Sitting next to me was a very interesting woman who had recently joined one of the well-known brokers. As the red wine steadily disappeared our conversation turned to the market, which is still a “boys club” in her experience. In a world where the judgements and styles of men shape the workplace culture, she has battled hard to achieve career success.
Last week the Chartered Insurance Institute (CII) published its survey of 192 businesses, revealing an average gender pay gap of 23% for insurers and 24% for intermediaries. Aside from the construction sector, the insurance industry is just about as wide as this gap gets and the reason is clear; there are simply not enough women in the upper branches, let alone the top of the executive tree.

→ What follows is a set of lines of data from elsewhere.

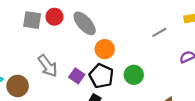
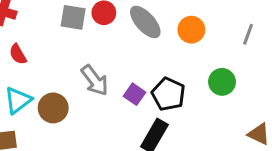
gray line: (159, 32) -> (248, 34), turned -40
orange circle: (105, 49) -> (191, 30), moved
green circle: (134, 75) -> (222, 82), moved

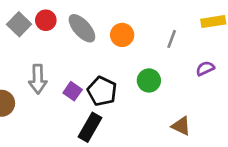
gray square: (73, 17) -> (19, 24), turned 35
gray arrow: (95, 80) -> (38, 79), turned 36

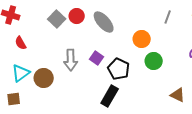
orange circle: (122, 35) -> (142, 39), moved
gray line: (172, 39) -> (168, 17), moved
purple square: (73, 91) -> (97, 58), moved

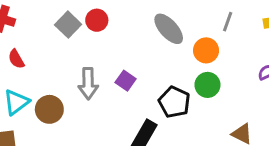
gray ellipse: (104, 22) -> (169, 29), moved
orange circle: (142, 39) -> (206, 50), moved
black pentagon: (119, 69) -> (174, 102), moved

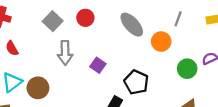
red circle: (97, 20) -> (85, 18), moved
gray arrow: (88, 83) -> (65, 53), moved
green circle: (207, 85) -> (187, 69), moved

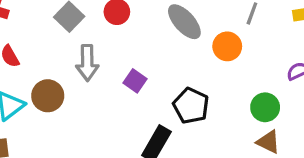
green circle: (187, 69) -> (265, 107), moved
brown circle: (38, 88) -> (48, 96), moved

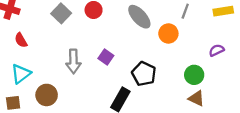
gray arrow: (87, 63) -> (73, 61), moved
brown circle: (48, 96) -> (47, 95), moved

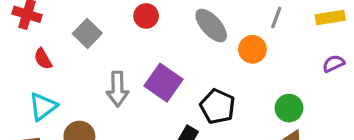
gray square: (61, 13) -> (87, 33), moved
purple semicircle: (217, 50) -> (333, 64), moved
purple square: (106, 57) -> (164, 83), size x1.6

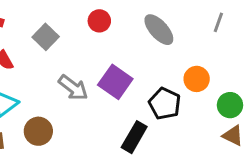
orange circle: (252, 49) -> (197, 79), moved
gray arrow: (118, 89) -> (73, 88), turned -52

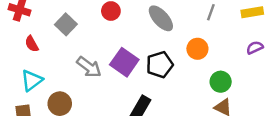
orange circle: (197, 79) -> (197, 49), moved
black pentagon: (165, 104) -> (160, 65), moved, turned 30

After digesting that, curiosity got the better of me and I rooted around for the gender pay data for my dining companion’s new firm; an organisation that is currently applauding itself for being one of the most ethical companies in the world. I eventually discovered in a Business Insurance article that their gap is 51% – twice the national average. Unlike most of its peers, it is a pity that this firm has not presented an action plan to address their pay gap, or if they have it is extremely well hidden from view.
Fortunately other businesses are less reticent and good initiatives are emerging. Some are even setting targets for gender representation. Lloyd’s for example are aiming for at least 40% women in their senior management group in the next five years. Aon are redesigning their recruitment and promotion process to achieve gender-balanced lists of candidates; deploying software to decode job literature; and removing all gender specific language and insinuation. Aviva are introducing more flexible working policies, offering 52 weeks of parental leave (a half of which on full pay) equally to men and women when a new child arrives. The Chubb Rising forum has been created to showcase successful women in that business. MS Amlin has appointed a (female) Chief People Officer to oversee the advancement of women in their organisation.
At the CII, the People Engagement Director Tali Shlomo is being diplomatic: “We are not looking to name and shame individual firms but to work in collaboration with the sector as a whole in order to address the root causes of the pay gap” she says.
True we have an industry wide problem but each company is unlikely to address it with identical vigour and at the same speed. The pay gap data is a comparative tool that is wasted if it is not adopted by the CII (and others) to measure individual firm’s progress. As my dinner discussion revealed, some businesses have more to achieve than others. Surely we should at least shine a light on firms whose deeds not words set them apart in tackling gender inequality and by implication also the laggards living in the past.